The headline read, "McAllen wants new ideas for Boeye Reservoir." It seems the city doesn't know what to do with it, so they're asking us. (Okay, they're asking developers who have millions of dollars to invest and don't mind sinking it into a square lake at the end of an airport runway.) And frankly, it's okay that they haven't actually asked me. Because I have no idea what to do with the reservoir, and if I had millions of dollars I wouldn't use it to buy a square lake. The headline and the question, however, got me thinking about what the Valley really needs. And right up there alongside rain, I think we need a little PR. Let's face it, no one knows where we are.
Has this happened to you? You're traveling, somewhere, anywhere, and someone asks you where you're from. You reply, McAllen or Edinburg or Pharr. And they don't even bother asking you where that is. Then, thinking it will help, you tell them we're on all those "best of" lists: 100 best real estate markets, top ten fastest growing metropolitan areas, ten most likely to recover from the recession, ten places Donald Trump most likely to buy an RV and retire to. (Okay, I made that last one up.)
Tell people those things and you still get a blank stare. What we need is something to get us on the map, to get us noticed, some PR. And even though I don't know what to do with that square lake, I have some ideas about PR.
Please don't tell me that South Padre Island is our claim to fame. That place is only good for a week or two in March, and no one knows it's in the Rio Grande Valley anyway. Have you seen how poorly those college students do on geography tests? And that's when they're sober. Most of them probably go home after Spring Break and don't even know they've been in Texas.
A UFO sighting would get us noticed. Can you think of any other reason people would visit Roswell New Mexico? Think of the tourists we'd attract. People would flock to the Valley from all over if they thought they had a chance to get probed. Some might think that we don't want to attract a bunch of nut cases. I say their money spends like anyones.
Let's face it, we need somebody, anybody, to sleep here. I'm told Snokie only charges $20,000 for a public appearance. Maybe we could get her for, I don't know, $29.95 to sleep in the old Echo Hotel. Then we can put up a sign outside her bedroom, "Snookie slept here." At the end of the tour, the tour guide could always add something tacky like "Or, is that all she did?" If we can't get Snookie, we could always try to get a president, an ex-president. If possible, someone who is still popular. Though I admit, that might be more difficult than getting a UFO to land here.

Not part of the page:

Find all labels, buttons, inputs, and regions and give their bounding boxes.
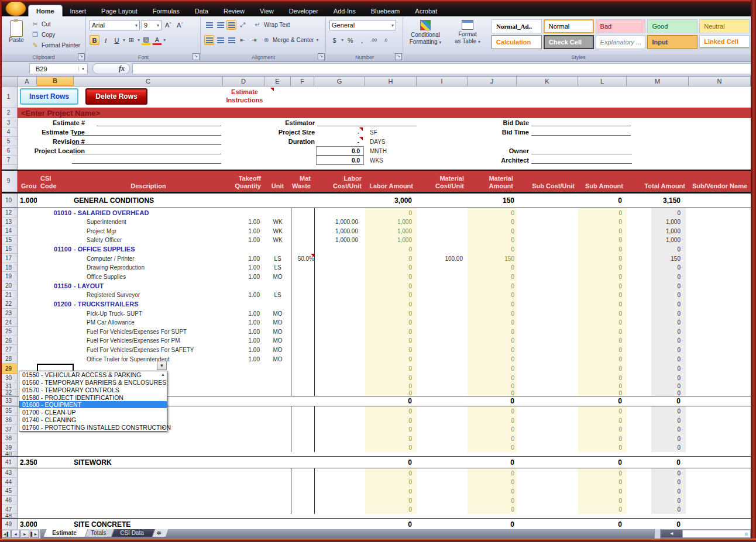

Some people think that real estate is all about location, location, location. I say a good rumor might help. We could spread the rumor that Disney is looking at land out on Monte Cristo Road to build a new theme park. When it didn't materialize we could just change the date. That worked for Harold Camping when the world didn't end in 2011.
Maybe we don't need to go to all that trouble. Maybe all we need is a good slogan. Look at Vegas? That place was Nowhere Nevada until they came up with that slogan, "What happens in Vegas stays in Vegas." We could try something like "Nothing happens here, so we can't snitch on you anyway." Or, "It's not really a valley, it's more of a river delta." Might attract a few geologists, but, they don't spend much money anyway. How about, "We're not in the middle of nowhere, but you can see it from here." Or, "RGV, where the lakes are square but the people aren't." Not working for you? We need something that will fit on a bumper sticker. See if you can come up with one, something a little more encouraging than "I came looking for UFOs, and all I got was probed."